Many years ago I had a thought as I was falling asleep, "Could I pick apart a bunch of images to recreate a particular target?" This thought lead to one of my most successful projects yet, pixel-matcher. Once I had it in a good state, I posted to Reddit which made it to the frontpage, and resulted in quite a bit of discussion.
One post that jumped out was someone who had recreated the effect in ShaderToy. To my astonishment, this in-browser implementation was able to run in real-time with multiple video feeds. In contrast, my program took seconds per frame, many thousands of times slower.
I immediately got to work implementing the algorithm in OpenCL to parallelize the work, and see if I could get close to real-time. This wasn't a huge issue, I've done a bit of GLSL work in the past so I was familiar with the implementation. However, once I ran it, the results were completely different and not just that, they were utterly boring! Whereas my CPU native version would twist and pulse as it made its way to the final image, this new version was bizarrely utilitarian. It grabbed exactly the pixels it needed, only ever working towards the optimum solution.

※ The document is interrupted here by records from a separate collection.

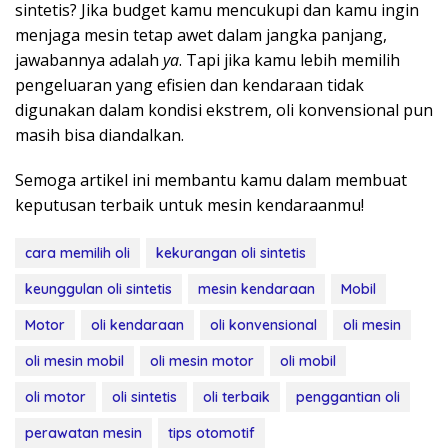
sintetis? Jika budget kamu mencukupi dan kamu ingin
menjaga mesin tetap awet dalam jangka panjang,
jawabannya adalah
ya
. Tapi jika kamu lebih memilih
pengeluaran yang efisien dan kendaraan tidak
digunakan dalam kondisi ekstrem, oli konvensional pun
masih bisa diandalkan.
Semoga artikel ini membantu kamu dalam membuat
keputusan terbaik untuk mesin kendaraanmu!
cara memilih oli
kekurangan oli sintetis
keunggulan oli sintetis
mesin kendaraan
Mobil
Motor
oli kendaraan
oli konvensional
oli mesin
oli mesin mobil
oli mesin motor
oli mobil
oli motor
oli sintetis
oli terbaik
penggantian oli
perawatan mesin
tips otomotif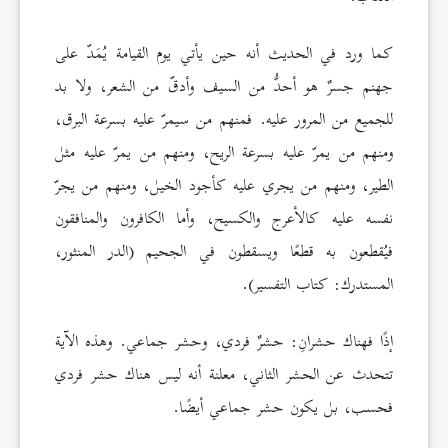
كما ورد في الحديث أنه حين يأتي يوم القيامة يُمَدّ على
جهنم جسرٌ هو أحدُّ من السيف وأدقّ من الشعر، ولا بد
للجميع من المرور عليه. فمنهم من سيمرّ عليه بسرعة البرق،
ومنهم من يمرّ عليه بسرعة الريح، ومنهم من يمرّ عليه مثل
الطير، ومنهم من يجري عليه كأجود الخيل، ومنهم من يجرّ
نفسه عليه كالأعرج والكسيح، وأما الكافرون والمنافقون
فيُقطعون به قطعًا ويسقطون في الجحيم (الدر المنثور،
المستدرك: كتاب التفسير).
إذًا فهناك حشرانِ: حشرٌ فردي، وحشر جماعي. وهذه الآية
تتحدث عن الحشر الثاني، معلنة أنه ليس هناك حشر فردي
فحسب، بل يكون حشر جماعي أيضًا.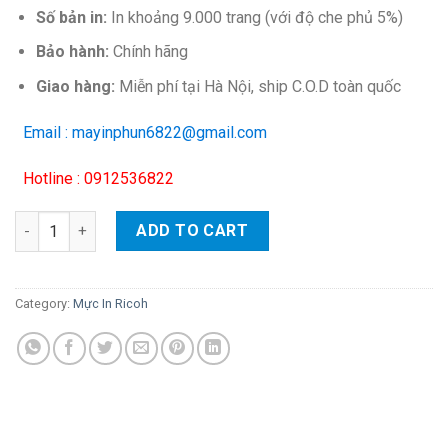
Số bản in:
In khoảng 9.000 trang (với độ che phủ 5%)
Bảo hành:
Chính hãng
Giao hàng:
Miễn phí tại Hà Nội, ship C.O.D toàn quốc
Email : mayinphun6822@gmail.com
Hotline : 0912536822
Mực cartridge Ricoh 1230D – Cho máy Aficio 2015/ 2018, MP150
ADD TO CART
Category:
Mực In Ricoh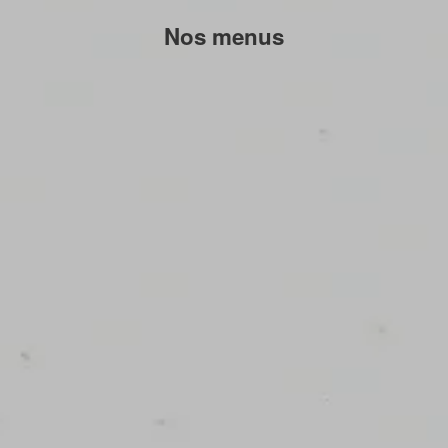
Nos menus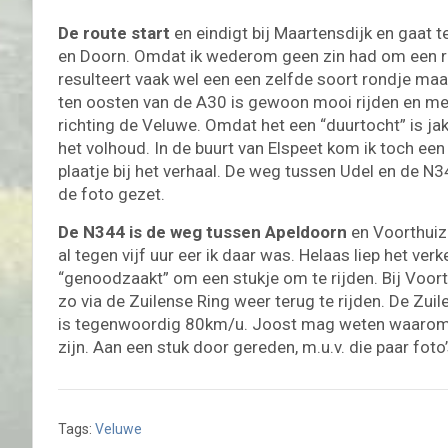
De route start
en eindigt bij Maartensdijk en gaat t
en Doorn. Omdat ik wederom geen zin had om een ro
resulteert vaak wel een een zelfde soort rondje maa
ten oosten van de A30 is gewoon mooi rijden en mees
richting de Veluwe. Omdat het een “duurtocht” is jak
het volhoud. In de buurt van Elspeet kom ik toch ee
plaatje bij het verhaal. De weg tussen Udel en de N3
de foto gezet.
De N344 is de weg tussen Apeldoorn
en Voorthuiz
al tegen vijf uur eer ik daar was. Helaas liep het ver
“genoodzaakt” om een stukje om te rijden. Bij Voort
zo via de Zuilense Ring weer terug te rijden. De Zu
is tegenwoordig 80km/u. Joost mag weten waarom. B
zijn. Aan een stuk door gereden, m.u.v. die paar foto
Tags:
Veluwe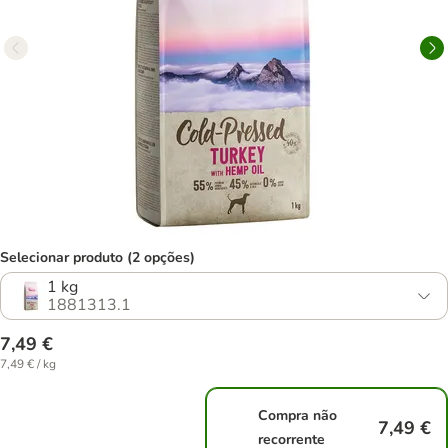
Selecionar produto (2 opções)
1 kg
1881313.1
7,49 €
7,49 € / kg
Compra não
7,49 €
recorrente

After a huge amount of debugging, I finally found the issue, or rather, lack of issue! It turned out that the CPU native version had the distances calculated using an unsigned 8-bit integer, because of how I initialized the Numpy array. 8-bits gets you 0-255, so if the difference found was negative, or if it went over 255, the value would either overflow or underflow.
With this knowledge in hand, I intentionally introduced the overflow and underflow bug and all of a sudden, everything was back how it was before. Pulsing, twisting, ripping and rending, constantly evolving, and ever hypnotizing.